Visa and Mastercard are reportedly close to reaching a long-awaited settlement with U.S. merchants that could lower the transaction fees retailers pay and give them more control over which types of credit cards they accept. According to a Wall Street Journal report, the agreement would end a legal dispute dating back to 2005 and mark a major shift in how payment networks manage interchange, or “swipe,” fees.
Under the proposed deal, Visa and Mastercard would reduce interchange fees — typically ranging between 2% and 2.5% per transaction — by roughly 0.1 percentage point on average over several years. The companies are also expected to ease the “honor all cards” rule, which currently forces merchants that accept one card type from a network to accept all of them, including premium rewards cards with higher fees. This change could allow retailers to decline higher-cost cards and promote cheaper payment options for consumers.
The settlement discussions include dividing credit card acceptance into multiple categories, such as rewards cards, no-reward cards, and commercial cards. Additionally, the agreement could impact surcharging policies, potentially giving merchants more flexibility to add fees for certain transactions, sources told the Journal.
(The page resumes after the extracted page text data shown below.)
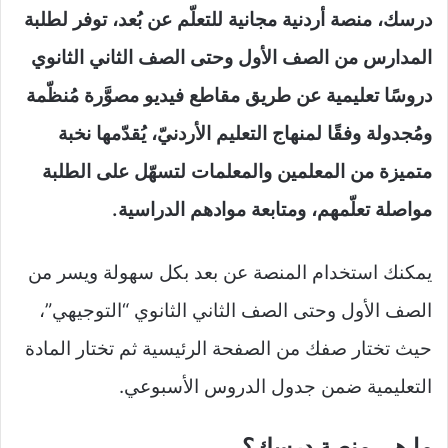
درسك، منصة أردنية مجانية للتعلّم عن بُعد، توفر لطلبة
المدارس من الصف الأول وحتى الصف الثاني الثانوي
دروسًا تعليمية عن طريق مقاطع فيديو مصوَّرة مُنظّمة
ومُجدولة وفقًا لمنهاج التعليم الأردنيّ، يُقدّمها نخبة
متميزة من المعلمين والمعلمات لتسهّل على الطلبة
مواصلة تعلّمهم، ومتابعة موادهم الدراسية.
يمكنك استخدام المنصة عن بعد بكل سهولة ويسر من
الصف الأول وحتى الصف الثاني الثانوي “التوجيهي”،
حيث تختار صفك من الصفحة الرئيسية ثم تختار المادة
التعليمية ضمن جدول الدروس الأسبوعي.
ما هي منصة درسك؟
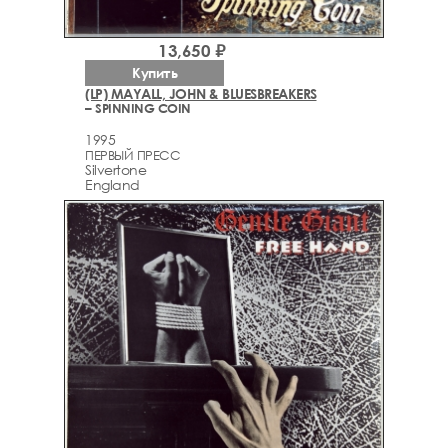
13,650 ₽
Купить
(LP) MAYALL, JOHN & BLUESBREAKERS
– SPINNING COIN
1995
ПЕРВЫЙ ПРЕСС
Silvertone
England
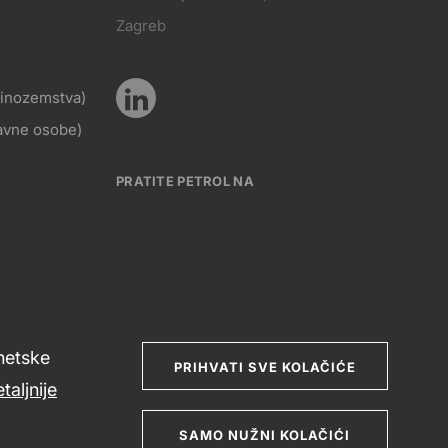
Pratite
Zagreb
KT
nas
z inozemstva)
Pratite
ravne osobe)
Social
nas
PRATITE PETROL NA
media
Social
rnetske
media
PRIHVATI SVE KOLAČIĆE
taljnije
SAMO NUŽNI KOLAČIĆI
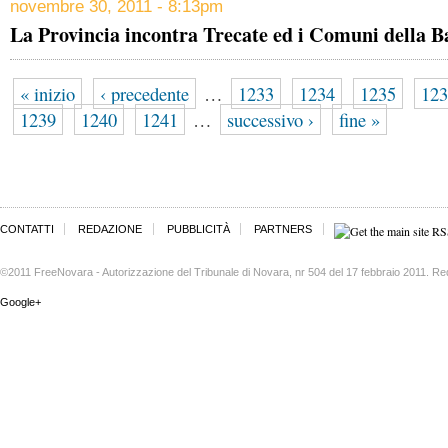
novembre 30, 2011 - 8:13pm
La Provincia incontra Trecate ed i Comuni della B
« inizio
‹ precedente
…
1233
1234
1235
123
1239
1240
1241
…
successivo ›
fine »
CONTATTI
REDAZIONE
PUBBLICITÀ
PARTNERS
©2011 FreeNovara - Autorizzazione del Tribunale di Novara, nr 504 del 17 febbraio 2011. Re
Google+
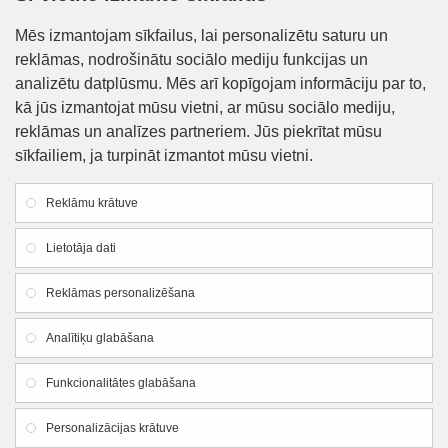
LYSON
LYSON
Mēs izmantojam sīkfailus, lai personalizētu saturu un
reklāmas, nodrošinātu sociālo mediju funkcijas un
Atvākošanas dakšiņa,
Biškopja slotiņa īsā,
koka rokturis
mākslīgie sari
analizētu datplūsmu. Mēs arī kopīgojam informāciju par to,
9.25€
2.80€
kā jūs izmantojat mūsu vietni, ar mūsu sociālo mediju,
reklāmas un analīzes partneriem. Jūs piekrītat mūsu
sīkfailiem, ja turpināt izmantot mūsu vietni.
Reklāmu krātuve
Lietotāja dati
Reklāmas personalizēšana
Analītiķu glabāšana
LYSON
LYSON
Funkcionalitātes glabāšana
Dūmkanna ar dzesētāju,
Dūmekļa degviela
mazā, 28 cm
Personalizācijas krātuve
1.20€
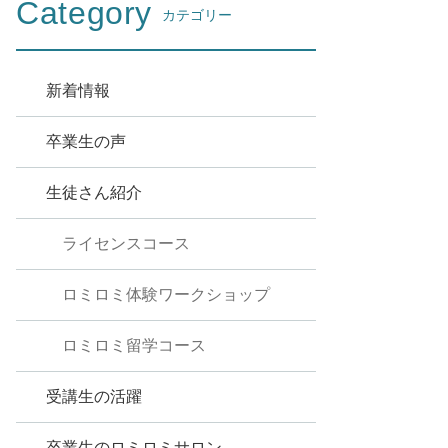
Category
カテゴリー
新着情報
卒業生の声
生徒さん紹介
ライセンスコース
ロミロミ体験ワークショップ
ロミロミ留学コース
受講生の活躍
卒業生のロミロミサロン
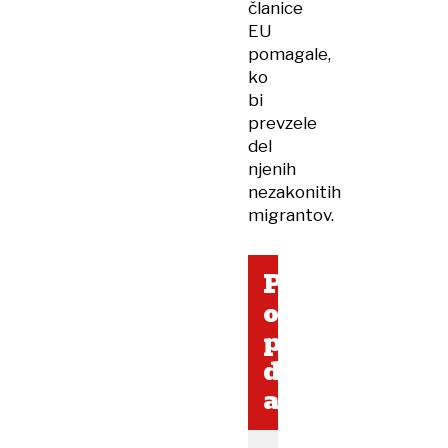
članice
EU
pomagale,
ko
bi
prevzele
del
njenih
nezakonitih
migrantov.
Poljska
odpravlja
pravico
do
azila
This latest effort follows a massive $30 billion settlement reached last year, where Visa and Mastercard agreed to cap merchant card fees by reducing swipe rates by at least 0.04 percentage points for three years and maintaining rates below current levels for five years. Both companies have consistently denied wrongdoing in these cases.
Merchants have long argued that high swipe fees and restrictive anti-steering rules have inflated costs and limited their ability to guide customers toward lower-cost payment methods. The anticipated settlement, if finalized, could bring meaningful relief to retailers and reshape how credit card transactions operate across the U.S. payment ecosystem.